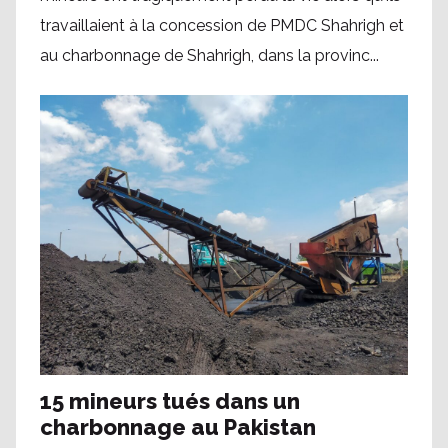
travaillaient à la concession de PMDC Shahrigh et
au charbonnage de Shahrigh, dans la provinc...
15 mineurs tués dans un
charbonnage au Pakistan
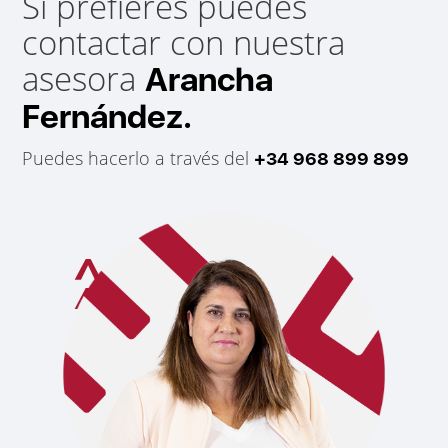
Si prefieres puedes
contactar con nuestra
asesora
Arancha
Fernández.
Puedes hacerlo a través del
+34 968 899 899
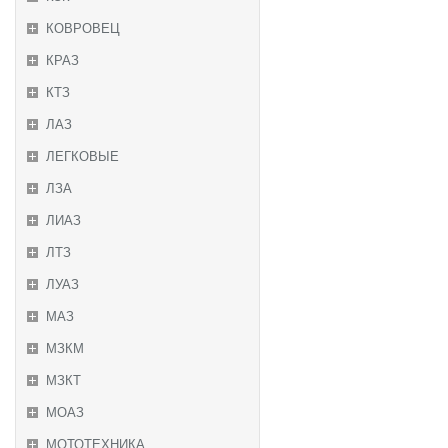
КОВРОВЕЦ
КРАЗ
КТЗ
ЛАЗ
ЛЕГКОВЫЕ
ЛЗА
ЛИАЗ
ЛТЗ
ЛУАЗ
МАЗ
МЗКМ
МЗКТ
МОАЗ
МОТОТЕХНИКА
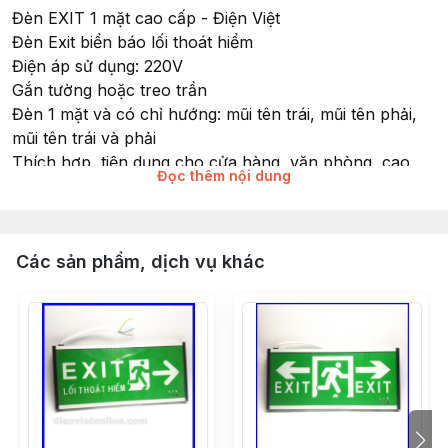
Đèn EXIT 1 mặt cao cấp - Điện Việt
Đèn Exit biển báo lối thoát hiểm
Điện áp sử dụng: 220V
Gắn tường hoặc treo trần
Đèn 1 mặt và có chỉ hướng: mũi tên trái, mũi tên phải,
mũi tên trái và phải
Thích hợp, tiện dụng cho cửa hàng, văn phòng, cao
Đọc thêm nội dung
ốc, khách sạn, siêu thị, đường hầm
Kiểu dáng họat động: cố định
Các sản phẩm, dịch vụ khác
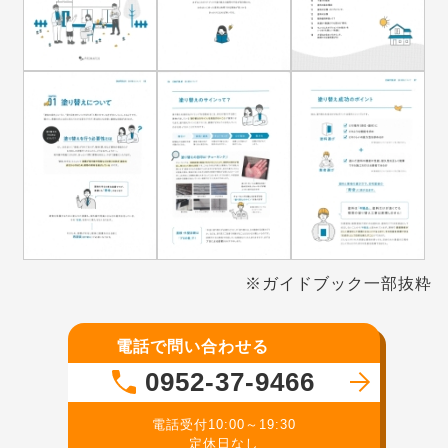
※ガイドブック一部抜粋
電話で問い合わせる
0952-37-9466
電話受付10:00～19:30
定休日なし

*WHAT IS NEEDED*
None of the pictures belong in the copy; repeat all other material exactly.

*TASK OUTPUT*
travaillaient à la concession de PMDC Shahrigh et
au charbonnage de Shahrigh, dans la provinc...
15 mineurs tués dans un
charbonnage au Pakistan
Si prefieres puedes
contactar con nuestra
asesora
Arancha
Fernández.
Puedes hacerlo a través del
+34 968 899 899
КОВРОВЕЦ
КРАЗ
КТЗ
ЛАЗ
ЛЕГКОВЫЕ
ЛЗА
ЛИАЗ
ЛТЗ
ЛУАЗ
МАЗ
МЗКМ
МЗКТ
МОАЗ
МОТОТЕХНИКА
Đèn EXIT 1 mặt cao cấp - Điện Việt
Đèn Exit biển báo lối thoát hiểm
Điện áp sử dụng: 220V
Gắn tường hoặc treo trần
Đèn 1 mặt và có chỉ hướng: mũi tên trái, mũi tên phải,
mũi tên trái và phải
Thích hợp, tiện dụng cho cửa hàng, văn phòng, cao
Đọc thêm nội dung
ốc, khách sạn, siêu thị, đường hầm
Kiểu dáng họat động: cố định
Các sản phẩm, dịch vụ khác
※ガイドブック一部抜粋
電話で問い合わせる
0952-37-9466
電話受付10:00～19:30
定休日なし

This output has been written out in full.